Держава богов - Джемисин Нора Кейта. Страница 17

Я облизнул губы, силясь осознать, почему мне настолько не по себе. Она определенно заставляла меня нервничать.

– Думаю, учитывая обстоятельства, друзья бы мне пригодились.

Она моргнула. Потом улыбнулась – уголком рта. В отличие от ее прежних улыбок, эта была настоящей. В ней не чувствовалось горечи. Тут я понял, насколько ей было одиноко без брата. Насколько она вообще юная. И как недалеко ушла от того ребенка, каким я ее знал.

Потом она шагнула вперед, ее ладони коснулись моей груди, и я ощутил поцелуй. Легкий и дружеский. Простое и краткое прикосновение теплых губ, но оно зазвенело во мне хрустальным колокольчиком. Она отступила на шаг, а я все стоял столбом и смотрел на нее. И ничего не мог с собой поделать.

– Значит, друзья, – сказала она. – Доброй ночи.

Я просто кивнул, не найдя слов. И ушел в комнату Деки. Она затворила за мной дверь, и я обессиленно прижался к ней спиной, испытывая одиночество и еще что-то очень странное…

4

Спи, мой малыш,

Вот мир, что достался люду:

Ненависть землями правит,

И горе повсюду.

Мечтая о лучшей жизни

В краю, далеком отсюда,

Ты сказок моих не слушай,

Просто иди за чудом.

В ту ночь я не спал, хотя и мог бы. Спать-то хотелось, и еще как! Я вообразил отчаянное желание сна в виде паразита, высасывающего мои силы и только ждущего, когда я достаточно ослабею и дам ему возможность завладеть уже всем телом. Когда-то мне нравилось спать. Когда-то. Прежде, чем это стало угрозой.

Но скуку я тоже не любил, а ее было предостаточно в те часы, которые я провел, расставшись с Шахар. На размышления о моем прискорбном положении могло уйти лишь какое-то время. Единственным способом как-то выплеснуть мои «растрепанные чувства» было действовать. Делать что угодно, лишь бы немедленно. Я слез с кресла и принялся бродить по комнате Деки, заглядывая то в выдвижные ящики, то под кровать. Его книги были слишком просты, чтобы возбудить мой интерес, за исключением сборника загадок, где нашлось несколько ранее мне неизвестных. Но и эту книгу я одолел за полчаса, а потом скука навалилась вновь.

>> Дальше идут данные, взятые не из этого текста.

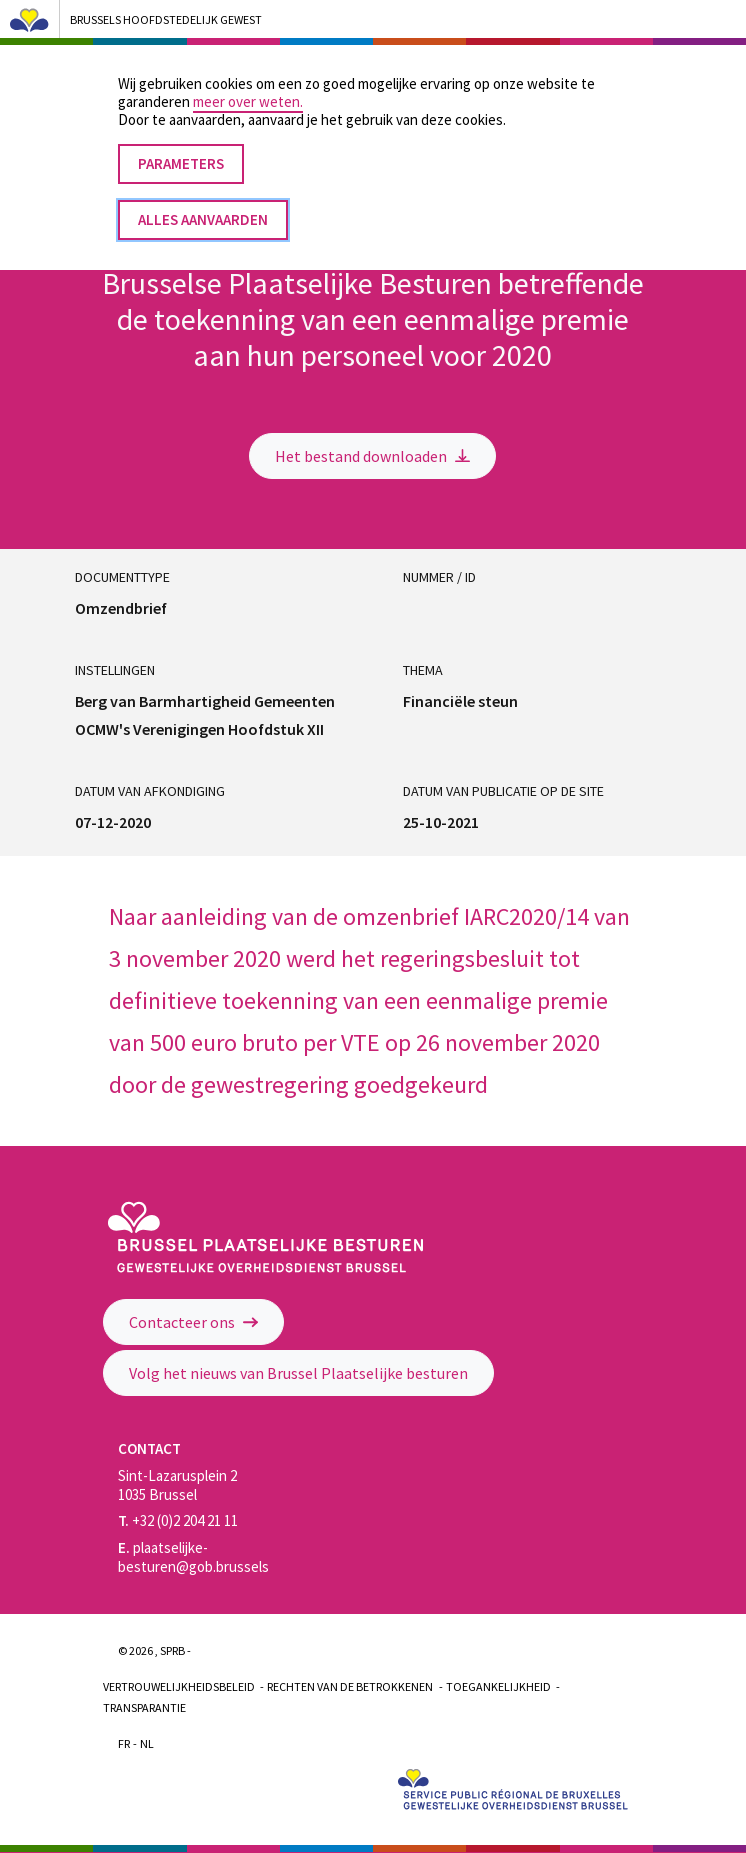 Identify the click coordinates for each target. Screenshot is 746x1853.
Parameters (181, 142)
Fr (124, 1743)
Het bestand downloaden (372, 456)
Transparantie (144, 1707)
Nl (147, 1743)
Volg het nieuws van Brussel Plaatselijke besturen (298, 1373)
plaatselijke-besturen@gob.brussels (193, 1557)
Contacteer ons (193, 1322)
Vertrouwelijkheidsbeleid (179, 1686)
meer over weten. (248, 80)
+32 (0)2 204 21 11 (178, 1520)
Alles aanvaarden (203, 198)
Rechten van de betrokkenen (350, 1686)
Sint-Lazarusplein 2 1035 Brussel (177, 1485)
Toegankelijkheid (498, 1686) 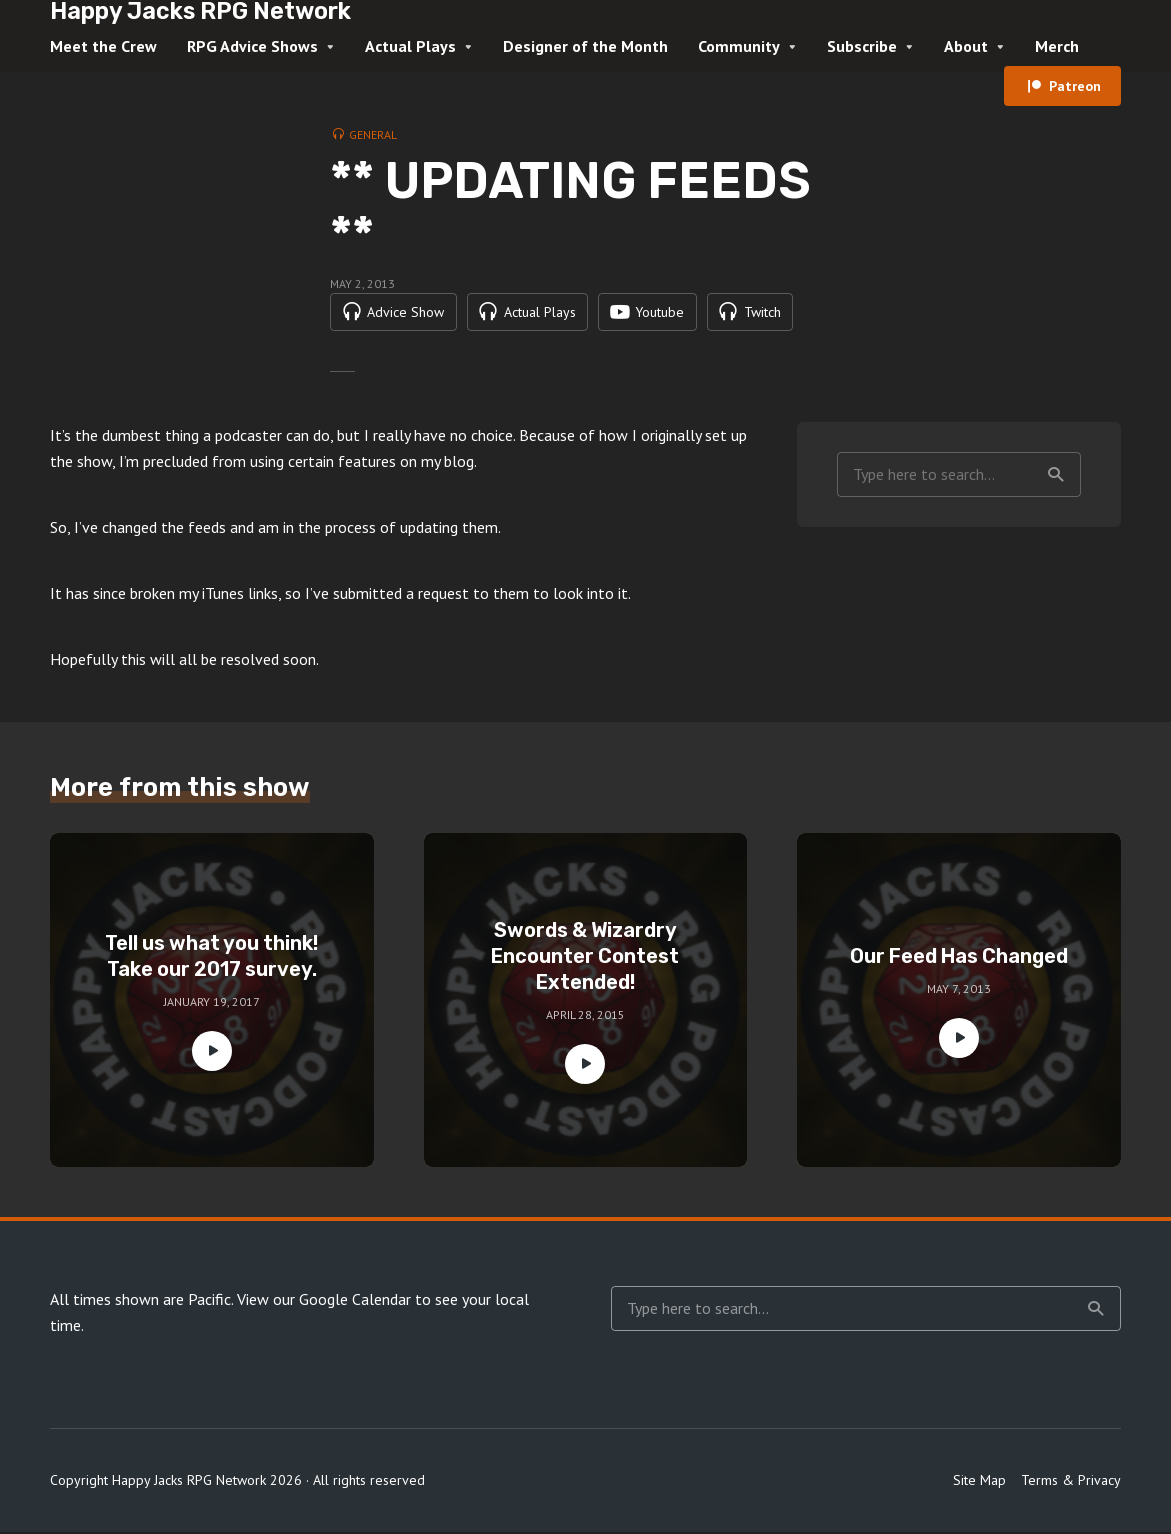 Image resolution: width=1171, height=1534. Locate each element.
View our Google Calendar (324, 1301)
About (966, 46)
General (373, 134)
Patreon (1075, 86)
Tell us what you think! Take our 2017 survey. (211, 958)
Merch (1057, 46)
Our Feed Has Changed (959, 958)
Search (1056, 476)
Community (739, 46)
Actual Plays (410, 46)
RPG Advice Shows (252, 46)
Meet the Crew (103, 46)
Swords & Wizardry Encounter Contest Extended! (585, 958)
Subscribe (862, 46)
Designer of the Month (585, 46)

Трудно придумать существо опаснее скучающего ребенка. И, хотя меня было бы правильнее назвать скучающим подростком, это изречение смертных по-прежнему оставалось в силе. Часы текли, постепенно становясь все длиннее и тягостнее. В конце концов я встал и растворил стену. Хотя бы это я мог проделать, не растрачивая еще остававшиеся у меня силы: для этого потребовалось лишь произнести слово. Когда день-камень отодвинулся в сторону, уступая мне путь, я шагнул сквозь открывшееся отверстие, оказавшись в мертвых пространствах за стеной.

Прогулка по моим былым угодьям до некоторой степени подняла настроение. Хотя, конечно же, и здесь не все было в точности как когда-то. Мировое Древо разрослось и вокруг Неба, и непосредственно внутри. Некоторые заброшенные коридоры и замкнутые пространства оказались заполнены его живой древесиной, и это заставляло меня время от времени пускаться в обход. Я понимал, что таков и был замысел Йейнэ: в отсутствие Энефадэ и, что важнее, лишившись подпитки от Камня Земли, Небо испытывало необходимость в поддержке Древа. Уж слишком много законов Итемпаса, установленных для смертного царства, нарушала его архитектура, и лишь магия удерживала громадный дворец в небесах, не давая ему обрушиться и, соответственно, вдребезги разбиться.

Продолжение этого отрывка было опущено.